The GOP's little House of horrors
Can the fragile GOP majority in the U.S. House Of Representatives bear the weight of Donald Trump’s ambitious legislative agenda? Will this version of Republican control of the peoples’ House be even more ineffectual and unstable than it was in the last two years? The early returns are not favorable for the future of the second Trump administration.
Trump doesn’t need a mandate because he has the power if he keeps Congress and the Supreme Court in line. But that’s a big "if" when the GOP majority in its little house of horrors is so shaky and so small.
Republicans will have a wafer-thin majority in the House, with 220 seats, compared to 215 for the Democrats. If that isn’t trouble enough, the new GOP mini majority will be even smaller for the first months of the 2025 session, thanks to vacancies that must be filled in special elections.

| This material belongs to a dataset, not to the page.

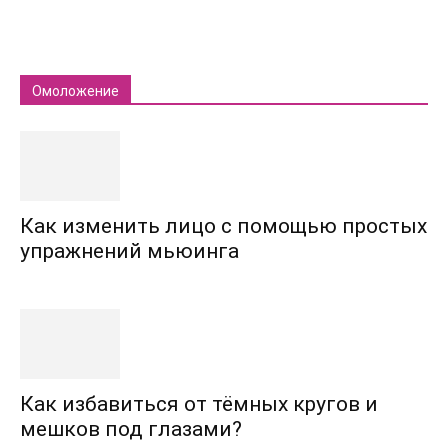
Омоложение
Как изменить лицо с помощью простых
упражнений мьюинга
Как избавиться от тёмных кругов и
мешков под глазами?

All House Republicans had to do under Biden was to stop things. Under Trump, the caucus must pass extremist legislation which may be a bridge too far for the beleaguered Republican mini-majority — a majority in name only.

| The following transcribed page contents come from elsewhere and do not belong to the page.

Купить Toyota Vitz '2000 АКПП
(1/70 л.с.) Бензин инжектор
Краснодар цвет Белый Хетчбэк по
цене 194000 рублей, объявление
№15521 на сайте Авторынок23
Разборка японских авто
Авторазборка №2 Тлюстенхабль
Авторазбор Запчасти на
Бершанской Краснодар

The tiny size of Trump's GOP caucus is only one of the problems that face the Speaker Mike Johnson (R-La.). He can’t afford to lose many Republican votes to keep his job or to pass a controversial bill. The divisive cleavages within the caucus only add to his problems.
The deep chasm among House Republicans is as wide and deep as the Pacific Ocean.
Stranded in this “Survivor” reboot on one shore are the GOP members from marginal purple districts scared to death of the impacts that cuts in Social Security, Medicare and Obamacare will have on their prospects for re-election in 2026.
Marooned on the other beach, stand the freedom caucus members from hot red districts who want to lay waste to the social and political safety net. Keeping both groups united will give the Speaker many sleepless nights and lots of anxiety.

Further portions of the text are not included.